神経障害のうち、パーキンソン病、アルツハイマー病、全般てんかん及び多発性硬化症では、他の脳障害との相関はほとんど又は全く認められなかった。これらの障害のうち最も高い遺伝的相関が認められたのは焦点性てんかんであったが、これらの相関でも有意ではなかった。
片頭痛は、ADHD、トゥレット症候群及び大うつ病性障害などの他の障害といくらかの相関を示した唯一の神経障害であった。
また、研究者らは様々な脳障害及び認知行動の表現型にわたる多くの遺伝的相関も同定した。
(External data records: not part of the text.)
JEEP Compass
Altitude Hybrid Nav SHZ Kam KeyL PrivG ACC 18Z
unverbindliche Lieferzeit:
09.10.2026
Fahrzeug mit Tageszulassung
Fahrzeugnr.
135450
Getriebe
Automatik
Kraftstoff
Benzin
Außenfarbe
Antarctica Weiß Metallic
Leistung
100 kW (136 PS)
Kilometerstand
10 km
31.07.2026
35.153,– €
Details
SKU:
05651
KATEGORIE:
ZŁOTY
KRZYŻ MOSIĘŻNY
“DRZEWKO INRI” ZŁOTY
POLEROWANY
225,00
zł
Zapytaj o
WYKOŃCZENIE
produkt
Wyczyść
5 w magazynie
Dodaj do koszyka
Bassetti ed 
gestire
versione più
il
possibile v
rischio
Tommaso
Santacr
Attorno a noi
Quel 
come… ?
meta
「様々な遺伝的リスク因子間の遺伝的影響及び重複のパターンを明らかにすることで、これらの状態の根本的な原因をより良く理解し、将来的な治療法開発の鍵となるメカニズム及びターゲットを同定できる可能性がある」と、Anttila博士は述べた。「ここで用いたような新たな遺伝性に基づくアプローチにより、特に精神障害に関して、診断基準の設定方法を改善できる可能性がある。具体的には、新たに設けた問診や診断ツールが障害のある人とない人の違いをどれほどきちんと捉えるかを直接評価できるようになることである。つまり、我々はそのような変更を評価する新たな方法を得ているということだ。」
「更に、遺伝的影響やリスク因子を同定することで、これらの障害の鍵となるメカニズムを正確に示すという目標が前進する」と博士は述べた。「これを将来の治療法に反映させうる1つの方法は、特定の治療とは別様に利益を得る患者群を同定することであろう。」
「精神障害で重複している遺伝的影響が治療の選択にも影響を及ぼすかどうかを評価するには、更なる分析が必要である」と、研究者らは結論付けている。「最後に、そのような開発は診断のheterogeneityを減らすため、最終的には精神障害の診断及び治療を改善するための有望な手段である。」
Geisinger Autism and Developmental Medicine Institute(Lewisburg、Pennsylvania)のChrista Lese Martin博士は、Reuters Healthにeメールで伝えた。「我々のグループなどが以前、まれなコピー数変異(CNV)及び単一遺伝子疾患で述べた共通する又は『障害横断的な』遺伝的発見についての研究結果を、今回、高頻度の変異体に拡張して裏付けている、このような大規模な研究を見ることができて嬉しく思う。」
「我々は、神経障害や精神障害などの脳障害の根底にある、まれな及び高頻度の遺伝的構成を理解するうえで大きな前進をしている」と、博士は述べた。「この知識は既に、まれな変異体に関して臨床診療でルーティンに使用されている(自閉症や他の発達障害の小児における全エクソーム解析など)。今回のような高頻度の遺伝的変異についての研究は、他のリスク因子や脳障害でみられる変動的な表現型の発現を理解するうえで役立つであろう。」
「最終的には、脳障害の遺伝的基礎を知ることで、標的を定めた診療管理及び治療アプローチを、プレシジョン医療構想に従って開発できるようになるだろう」と、Martin博士は述べた。「Geisingerで我々は今まさに毎日のように、この種の知識を用いて、これらの脳障害の標的を定めた診療に情報を与えている。」